-- Source material follows --

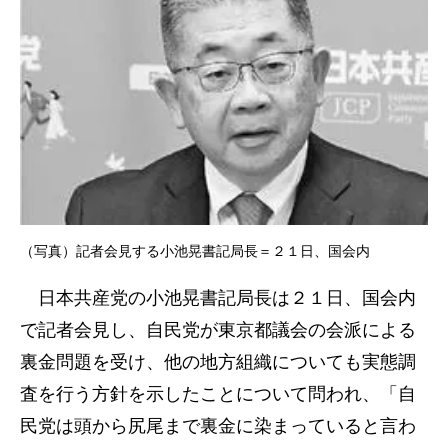
（写真）記者会見する小池晃書記局長＝２１日、国会内
日本共産党の小池晃書記局長は２１日、国会内
で記者会見し、自民党が東京都議会の会派による
裏金問題を受け、他の地方組織についても実態調
査を行う方針を示したことについて問われ、「自
民党は頭から尻尾まで裏金に染まっていると言わ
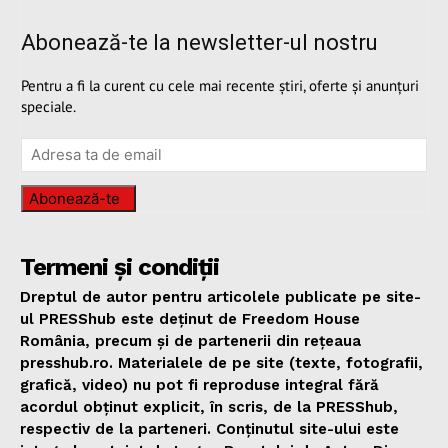
Abonează-te la newsletter-ul nostru
Pentru a fi la curent cu cele mai recente știri, oferte și anunțuri
speciale.
Abonează-te
Termeni și condiții
Dreptul de autor pentru articolele publicate pe site-
ul PRESShub este deținut de Freedom House
România, precum și de partenerii din rețeaua
presshub.ro. Materialele de pe site (texte, fotografii,
grafică, video) nu pot fi reproduse integral fără
acordul obținut explicit, în scris, de la PRESShub,
respectiv de la parteneri. Conținutul site-ului este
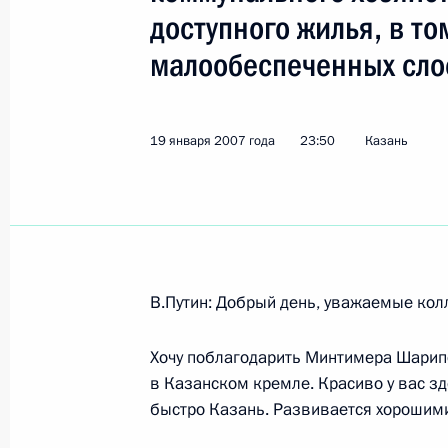
доступного жилья, в то
малообеспеченных сло
Показа
Начало встречи с Президентом Ар
19 января 2007 года
23:50
Казань
24 января 2007 года, 16:23
Сочи, Бочаров Р
23 января 2007 года, вторник
В.Путин: Добрый день, уважаемые кол
Пресс-конференция по итогам пере
Совета министров Италии Романо 
Хочу поблагодарить Минтимера Шарипо
23 января 2007 года, 23:03
Сочи, Бочаров Р
в Казанском кремле. Красиво у вас зд
быстро Казань. Развивается хорошими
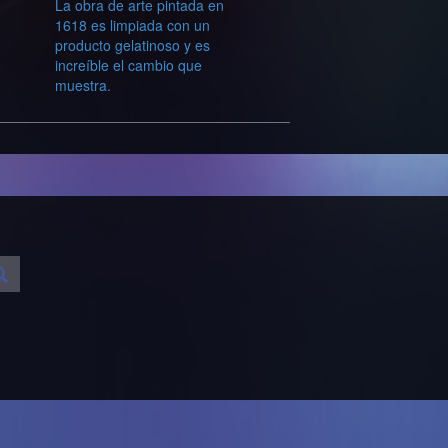
La obra de arte pintada en
1618 es limpiada con un
producto gelatinoso y es
increíble el cambio que
muestra.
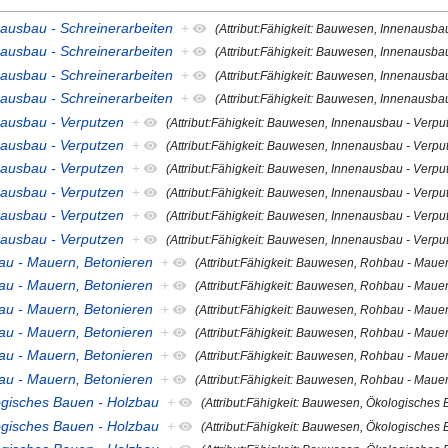
nausbau - Schreinerarbeiten
+
(Attribut:Fähigkeit: Bauwesen, Innenausba
nausbau - Schreinerarbeiten
+
(Attribut:Fähigkeit: Bauwesen, Innenausba
nausbau - Schreinerarbeiten
+
(Attribut:Fähigkeit: Bauwesen, Innenausba
nausbau - Schreinerarbeiten
+
(Attribut:Fähigkeit: Bauwesen, Innenausba
nausbau - Verputzen
+
(Attribut:Fähigkeit: Bauwesen, Innenausbau - Verpu
nausbau - Verputzen
+
(Attribut:Fähigkeit: Bauwesen, Innenausbau - Verpu
nausbau - Verputzen
+
(Attribut:Fähigkeit: Bauwesen, Innenausbau - Verpu
nausbau - Verputzen
+
(Attribut:Fähigkeit: Bauwesen, Innenausbau - Verpu
nausbau - Verputzen
+
(Attribut:Fähigkeit: Bauwesen, Innenausbau - Verpu
nausbau - Verputzen
+
(Attribut:Fähigkeit: Bauwesen, Innenausbau - Verpu
bau - Mauern, Betonieren
+
(Attribut:Fähigkeit: Bauwesen, Rohbau - Mauer
bau - Mauern, Betonieren
+
(Attribut:Fähigkeit: Bauwesen, Rohbau - Mauer
bau - Mauern, Betonieren
+
(Attribut:Fähigkeit: Bauwesen, Rohbau - Mauer
bau - Mauern, Betonieren
+
(Attribut:Fähigkeit: Bauwesen, Rohbau - Mauer
bau - Mauern, Betonieren
+
(Attribut:Fähigkeit: Bauwesen, Rohbau - Mauer
bau - Mauern, Betonieren
+
(Attribut:Fähigkeit: Bauwesen, Rohbau - Mauer
logisches Bauen - Holzbau
+
(Attribut:Fähigkeit: Bauwesen, Ökologisches
logisches Bauen - Holzbau
+
(Attribut:Fähigkeit: Bauwesen, Ökologisches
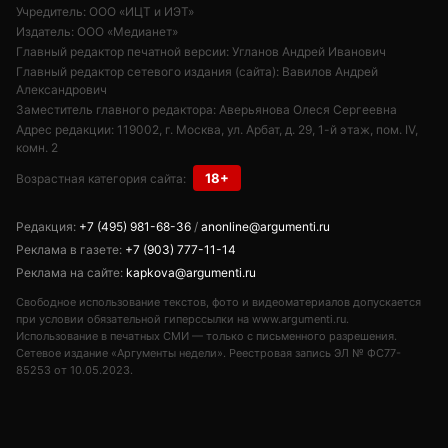
Учредитель: ООО «ИЦТ и ИЭТ»
Издатель: ООО «Медианет»
Главный редактор печатной версии: Угланов Андрей Иванович
Главный редактор сетевого издания (сайта): Вавилов Андрей
Александрович
Заместитель главного редактора: Аверьянова Олеся Сергеевна
Адрес редакции: 119002, г. Москва, ул. Арбат, д. 29, 1-й этаж, пом. IV,
комн. 2
18+
Возрастная категория сайта:
Редакция:
+7 (495) 981-68-36
/
anonline@argumenti.ru
Реклама в газете:
+7 (903) 777-11-14
Реклама на сайте:
kapkova@argumenti.ru
Свободное использование текстов, фото и видеоматериалов допускается
при условии обязательной гиперссылки на www.argumenti.ru.
Использование в печатных СМИ — только с письменного разрешения.
Сетевое издание «Аргументы недели». Реестровая запись ЭЛ № ФС77-
85253 от 10.05.2023.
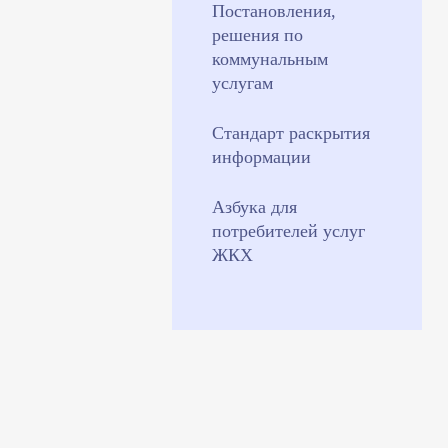
Постановления,
решения по
коммунальным
услугам
Стандарт раскрытия
информации
Азбука для
потребителей услуг
ЖКХ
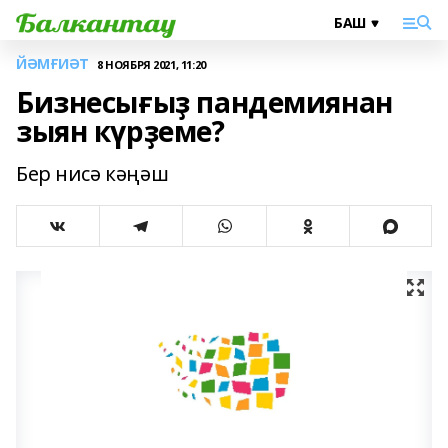
ЙӘМҒИӘТ
8 НОЯБРЯ 2021, 11:20
Бизнесығыҙ пандемиянан
зыян күрҙеме?
Бер нисә кәңәш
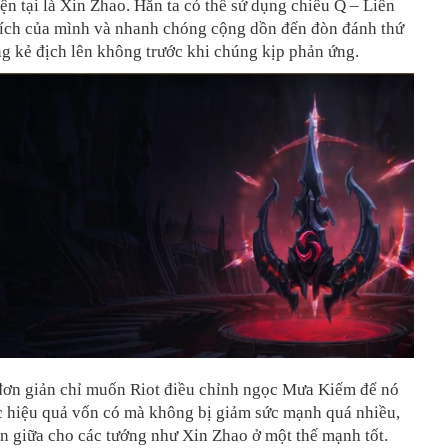
iện tại là Xin Zhao. Hắn ta có thể sử dụng chiêu Q – Liên
ch của mình và nhanh chóng cộng dồn đến đòn đánh thứ
ng kẻ địch lên không trước khi chúng kịp phản ứng.
đơn giản chỉ muốn Riot điều chỉnh ngọc Mưa Kiếm để nó
c hiệu quả vốn có mà không bị giảm sức mạnh quá nhiều,
n giữa cho các tướng như Xin Zhao ở một thế mạnh tốt.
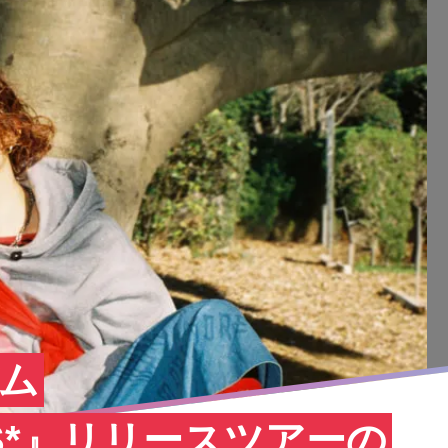
バム
OGS*』リリースツアーの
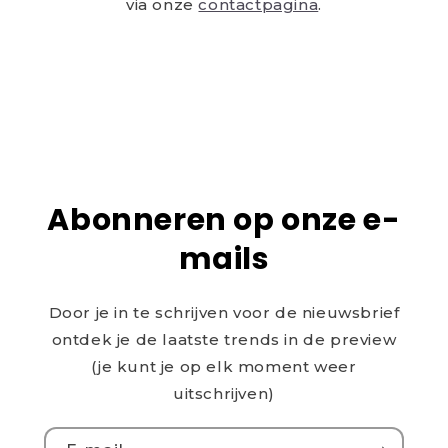
via onze
contactpagina
.
Abonneren op onze e-
mails
Door je in te schrijven voor de nieuwsbrief
ontdek je de laatste trends in de preview
(je kunt je op elk moment weer
uitschrijven)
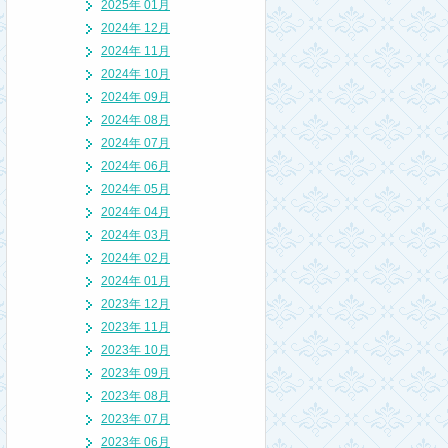
2025年 01月
2024年 12月
2024年 11月
2024年 10月
2024年 09月
2024年 08月
2024年 07月
2024年 06月
2024年 05月
2024年 04月
2024年 03月
2024年 02月
2024年 01月
2023年 12月
2023年 11月
2023年 10月
2023年 09月
2023年 08月
2023年 07月
2023年 06月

-- Source material concluded --

▸ What you need to do
Word for word, repeat the material above and drop the pictures.

▸ Solution to the exercise
（写真）記者会見する小池晃書記局長＝２１日、国会内
日本共産党の小池晃書記局長は２１日、国会内
で記者会見し、自民党が東京都議会の会派による
裏金問題を受け、他の地方組織についても実態調
査を行う方針を示したことについて問われ、「自
民党は頭から尻尾まで裏金に染まっていると言わ
Abonează-te la newsletter-ul nostru
Pentru a fi la curent cu cele mai recente știri, oferte și anunțuri
speciale.
Abonează-te
Termeni și condiții
Dreptul de autor pentru articolele publicate pe site-
ul PRESShub este deținut de Freedom House
România, precum și de partenerii din rețeaua
presshub.ro. Materialele de pe site (texte, fotografii,
grafică, video) nu pot fi reproduse integral fără
acordul obținut explicit, în scris, de la PRESShub,
respectiv de la parteneri. Conținutul site-ului este
доступного жилья, в то
малообеспеченных сло
Показа
Начало встречи с Президентом Ар
19 января 2007 года
23:50
Казань
24 января 2007 года, 16:23
Сочи, Бочаров Р
23 января 2007 года, вторник
В.Путин: Добрый день, уважаемые кол
Пресс-конференция по итогам пере
Совета министров Италии Романо 
Хочу поблагодарить Минтимера Шарипо
23 января 2007 года, 23:03
Сочи, Бочаров Р
в Казанском кремле. Красиво у вас зд
быстро Казань. Развивается хорошими
La obra de arte pintada en
1618 es limpiada con un
producto gelatinoso y es
increíble el cambio que
muestra.
nausbau - Schreinerarbeiten
+
(Attribut:Fähigkeit: Bauwesen, Innenausba
nausbau - Schreinerarbeiten
+
(Attribut:Fähigkeit: Bauwesen, Innenausba
nausbau - Schreinerarbeiten
+
(Attribut:Fähigkeit: Bauwesen, Innenausba
nausbau - Schreinerarbeiten
+
(Attribut:Fähigkeit: Bauwesen, Innenausba
nausbau - Verputzen
+
(Attribut:Fähigkeit: Bauwesen, Innenausbau - Verpu
nausbau - Verputzen
+
(Attribut:Fähigkeit: Bauwesen, Innenausbau - Verpu
nausbau - Verputzen
+
(Attribut:Fähigkeit: Bauwesen, Innenausbau - Verpu
nausbau - Verputzen
+
(Attribut:Fähigkeit: Bauwesen, Innenausbau - Verpu
nausbau - Verputzen
+
(Attribut:Fähigkeit: Bauwesen, Innenausbau - Verpu
nausbau - Verputzen
+
(Attribut:Fähigkeit: Bauwesen, Innenausbau - Verpu
bau - Mauern, Betonieren
+
(Attribut:Fähigkeit: Bauwesen, Rohbau - Mauer
bau - Mauern, Betonieren
+
(Attribut:Fähigkeit: Bauwesen, Rohbau - Mauer
bau - Mauern, Betonieren
+
(Attribut:Fähigkeit: Bauwesen, Rohbau - Mauer
bau - Mauern, Betonieren
+
(Attribut:Fähigkeit: Bauwesen, Rohbau - Mauer
bau - Mauern, Betonieren
+
(Attribut:Fähigkeit: Bauwesen, Rohbau - Mauer
bau - Mauern, Betonieren
+
(Attribut:Fähigkeit: Bauwesen, Rohbau - Mauer
logisches Bauen - Holzbau
+
(Attribut:Fähigkeit: Bauwesen, Ökologisches
logisches Bauen - Holzbau
+
(Attribut:Fähigkeit: Bauwesen, Ökologisches
Учредитель: ООО «ИЦТ и ИЭТ»
Издатель: ООО «Медианет»
Главный редактор печатной версии: Угланов Андрей Иванович
Главный редактор сетевого издания (сайта): Вавилов Андрей
Александрович
Заместитель главного редактора: Аверьянова Олеся Сергеевна
Адрес редакции: 119002, г. Москва, ул. Арбат, д. 29, 1-й этаж, пом. IV,
комн. 2
18+
Возрастная категория сайта:
Редакция:
+7 (495) 981-68-36
/
anonline@argumenti.ru
Реклама в газете:
+7 (903) 777-11-14
Реклама на сайте:
kapkova@argumenti.ru
Свободное использование текстов, фото и видеоматериалов допускается
при условии обязательной гиперссылки на www.argumenti.ru.
Использование в печатных СМИ — только с письменного разрешения.
Сетевое издание «Аргументы недели». Реестровая запись ЭЛ № ФС77-
85253 от 10.05.2023.
Постановления,
решения по
коммунальным
услугам
Стандарт раскрытия
информации
Азбука для
потребителей услуг
ЖКХ
ЙӘМҒИӘТ
8 НОЯБРЯ 2021, 11:20
Бизнесығыҙ пандемиянан
зыян күрҙеме?
Бер нисә кәңәш
iện tại là Xin Zhao. Hắn ta có thể sử dụng chiêu Q – Liên
ch của mình và nhanh chóng cộng dồn đến đòn đánh thứ
ng kẻ địch lên không trước khi chúng kịp phản ứng.
đơn giản chỉ muốn Riot điều chỉnh ngọc Mưa Kiếm để nó
c hiệu quả vốn có mà không bị giảm sức mạnh quá nhiều,
n giữa cho các tướng như Xin Zhao ở một thế mạnh tốt.
バム
OGS*』リリースツアーの
via onze
contactpagina
.
Abonneren op onze e-
mails
Door je in te schrijven voor de nieuwsbrief
ontdek je de laatste trends in de preview
(je kunt je op elk moment weer
uitschrijven)
2025年 01月
2024年 12月
2024年 11月
2024年 10月
2024年 09月
2024年 08月
2024年 07月
2024年 06月
2024年 05月
2024年 04月
2024年 03月
2024年 02月
2024年 01月
2023年 12月
2023年 11月
2023年 10月
2023年 09月
2023年 08月
2023年 07月
2023年 06月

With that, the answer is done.